WHAT TO DO —
Would you copy the entries that follow exactly, leaving out every picture?

Extracted data entries:

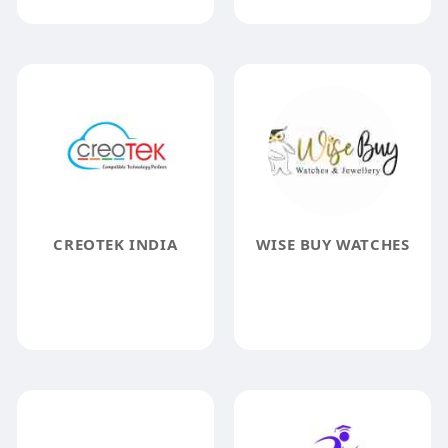
CREOTEK INDIA
WISE BUY WATCHES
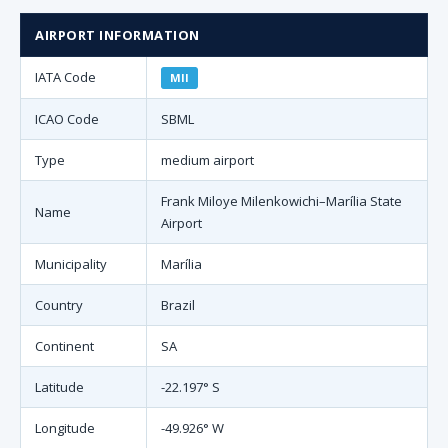
AIRPORT INFORMATION
IATA Code
MII
ICAO Code
SBML
Type
medium airport
Frank Miloye Milenkowichi–Marília State
Name
Airport
Municipality
Marília
Country
Brazil
Continent
SA
Latitude
-22.197° S
Longitude
-49.926° W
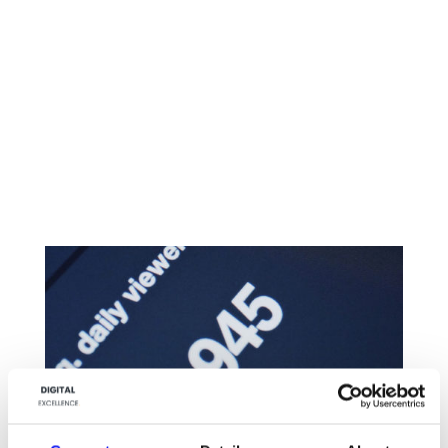
CONTACT US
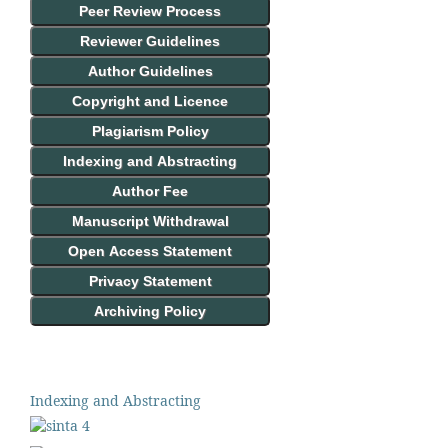
Peer Review Process
Reviewer Guidelines
Author Guidelines
Copyright and Licence
Plagiarism Policy
Indexing and Abstracting
Author Fee
Manuscript Withdrawal
Open Access Statement
Privacy Statement
Archiving Policy
Indexing and Abstracting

RESPONSE —
CREOTEK INDIA
WISE BUY WATCHES
AIRPORT INFORMATION
IATA Code
MII
ICAO Code
SBML
Type
medium airport
Frank Miloye Milenkowichi–Marília State
Name
Airport
Municipality
Marília
Country
Brazil
Continent
SA
Latitude
-22.197° S
Longitude
-49.926° W
CONTACT US
Peer Review Process
Reviewer Guidelines
Author Guidelines
Copyright and Licence
Plagiarism Policy
Indexing and Abstracting
Author Fee
Manuscript Withdrawal
Open Access Statement
Privacy Statement
Archiving Policy
Indexing and Abstracting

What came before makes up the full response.